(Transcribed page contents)
* * * *

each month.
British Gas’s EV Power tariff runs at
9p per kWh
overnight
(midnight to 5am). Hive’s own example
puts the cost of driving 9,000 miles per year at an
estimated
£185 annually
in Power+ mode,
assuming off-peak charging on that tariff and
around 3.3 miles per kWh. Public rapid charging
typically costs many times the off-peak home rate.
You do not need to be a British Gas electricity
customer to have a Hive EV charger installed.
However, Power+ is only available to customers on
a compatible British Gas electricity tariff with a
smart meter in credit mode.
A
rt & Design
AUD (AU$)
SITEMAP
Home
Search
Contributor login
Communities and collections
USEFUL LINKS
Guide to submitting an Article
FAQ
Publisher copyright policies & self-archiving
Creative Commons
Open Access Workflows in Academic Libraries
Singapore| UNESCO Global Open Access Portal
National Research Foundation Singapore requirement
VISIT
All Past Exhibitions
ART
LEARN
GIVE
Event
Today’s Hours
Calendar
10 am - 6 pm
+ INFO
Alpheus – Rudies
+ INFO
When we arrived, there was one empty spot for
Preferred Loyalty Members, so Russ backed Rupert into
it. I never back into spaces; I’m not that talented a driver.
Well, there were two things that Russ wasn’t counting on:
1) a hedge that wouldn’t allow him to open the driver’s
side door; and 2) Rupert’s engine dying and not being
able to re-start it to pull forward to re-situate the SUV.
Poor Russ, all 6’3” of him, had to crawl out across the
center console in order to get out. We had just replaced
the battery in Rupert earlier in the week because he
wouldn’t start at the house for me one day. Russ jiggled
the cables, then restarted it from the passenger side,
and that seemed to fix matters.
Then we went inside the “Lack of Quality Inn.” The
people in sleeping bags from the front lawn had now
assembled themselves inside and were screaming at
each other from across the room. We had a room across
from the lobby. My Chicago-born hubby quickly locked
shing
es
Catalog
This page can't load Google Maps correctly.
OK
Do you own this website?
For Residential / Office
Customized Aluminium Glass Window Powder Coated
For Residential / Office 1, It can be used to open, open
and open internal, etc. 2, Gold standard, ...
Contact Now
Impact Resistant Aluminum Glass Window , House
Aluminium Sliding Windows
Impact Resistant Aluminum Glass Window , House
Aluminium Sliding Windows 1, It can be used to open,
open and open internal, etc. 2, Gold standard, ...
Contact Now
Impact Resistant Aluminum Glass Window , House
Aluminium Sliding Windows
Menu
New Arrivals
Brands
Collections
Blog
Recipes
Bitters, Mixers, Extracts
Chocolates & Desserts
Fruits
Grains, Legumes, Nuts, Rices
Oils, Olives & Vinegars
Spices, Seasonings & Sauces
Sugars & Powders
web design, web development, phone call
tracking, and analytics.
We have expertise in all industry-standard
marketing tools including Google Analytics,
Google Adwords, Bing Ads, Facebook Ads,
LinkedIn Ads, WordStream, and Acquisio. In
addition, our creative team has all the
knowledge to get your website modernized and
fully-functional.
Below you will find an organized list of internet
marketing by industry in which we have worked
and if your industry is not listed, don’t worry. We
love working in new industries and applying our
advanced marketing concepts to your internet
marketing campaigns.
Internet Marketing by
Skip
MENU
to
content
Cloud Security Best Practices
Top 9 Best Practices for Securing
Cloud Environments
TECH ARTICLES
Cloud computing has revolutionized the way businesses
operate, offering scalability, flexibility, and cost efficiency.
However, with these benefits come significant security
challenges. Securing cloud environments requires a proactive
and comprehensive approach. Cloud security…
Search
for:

* * * *

WHAT THE EXERCISE ASKS: Take every line from the data that includes the word "Securing".

WRITTEN RESPONSE:
Top 9 Best Practices for Securing
challenges. Securing cloud environments requires a proactive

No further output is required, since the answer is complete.